Robert Walker to Faraday   2 April 1847

My dear Sir

Dr. Daubeny has informed me that you are not altogether unwilling to entertain the British Assocn at one of the evening meetings next June with an account of your recent most interesting researches in Magnetization1. I believe also that it was stated to you that I should be most happy to supply the apparatus necessary from the Collection under my charge as Reader in Experimental Philosophy in the Univy. My object in writing is to assure you that I shall have much pleasure in doing so, and to ask you to be kind enough to give me as far as you can some information as to the apparatus you will want.

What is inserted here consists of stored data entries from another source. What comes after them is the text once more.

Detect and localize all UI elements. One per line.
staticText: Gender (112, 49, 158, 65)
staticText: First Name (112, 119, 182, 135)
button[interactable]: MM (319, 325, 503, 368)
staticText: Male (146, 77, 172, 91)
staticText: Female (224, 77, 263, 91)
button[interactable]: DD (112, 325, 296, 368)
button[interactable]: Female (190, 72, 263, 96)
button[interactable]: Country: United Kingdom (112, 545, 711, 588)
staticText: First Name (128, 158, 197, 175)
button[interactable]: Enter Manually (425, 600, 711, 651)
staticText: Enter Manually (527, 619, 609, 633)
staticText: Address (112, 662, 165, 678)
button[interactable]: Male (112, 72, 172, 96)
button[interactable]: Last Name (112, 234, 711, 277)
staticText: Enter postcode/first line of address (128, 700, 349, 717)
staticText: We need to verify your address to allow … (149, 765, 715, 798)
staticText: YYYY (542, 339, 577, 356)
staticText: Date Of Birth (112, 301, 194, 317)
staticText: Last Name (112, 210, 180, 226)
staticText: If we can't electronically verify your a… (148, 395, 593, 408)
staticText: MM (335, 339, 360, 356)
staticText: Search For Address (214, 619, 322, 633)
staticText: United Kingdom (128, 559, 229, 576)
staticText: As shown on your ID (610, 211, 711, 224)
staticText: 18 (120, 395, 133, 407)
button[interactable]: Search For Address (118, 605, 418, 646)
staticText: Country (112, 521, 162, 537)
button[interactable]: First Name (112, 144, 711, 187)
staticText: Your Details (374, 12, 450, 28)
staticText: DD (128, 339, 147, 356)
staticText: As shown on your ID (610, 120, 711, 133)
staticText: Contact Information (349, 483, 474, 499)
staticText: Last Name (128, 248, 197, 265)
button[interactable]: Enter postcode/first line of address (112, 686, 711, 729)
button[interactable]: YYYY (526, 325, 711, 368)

If your Lecture is to be on the Diamagnetization of substances nor ferruginous, I have no doubt but that I can supply you. If on the magnetization of Light, I shall need some small additions, to throw the effect on a screen, & I fear that there may be some difficulty as to the building. Shall you be in Town on Monday or Tuesday next?2 I so I will wait on you at any time in the middle of the day which you will appoint. If you are not able to write by return to make the appointment, a line to Messrs. Watkins & Hill3 Charing Cross on Monday or Tuesday will find me.

I am Dear Sir | Yours faithfully | Rob Walker

41 St. Giles Oxford | April 2 / 47


Endorsed by Faraday: dates | Friday best | Tuesday next | Monday bad | Thursday doubt if at all

Which Faraday did at the Oxford meeting of the British Association on 25 June 1847. For a short account see Rep.Brit.Ass.,1847, 20-1.
That is 5 or 6 April 1847.
Scientific instrument makers. Taylor, E.G.R. (1966), 378.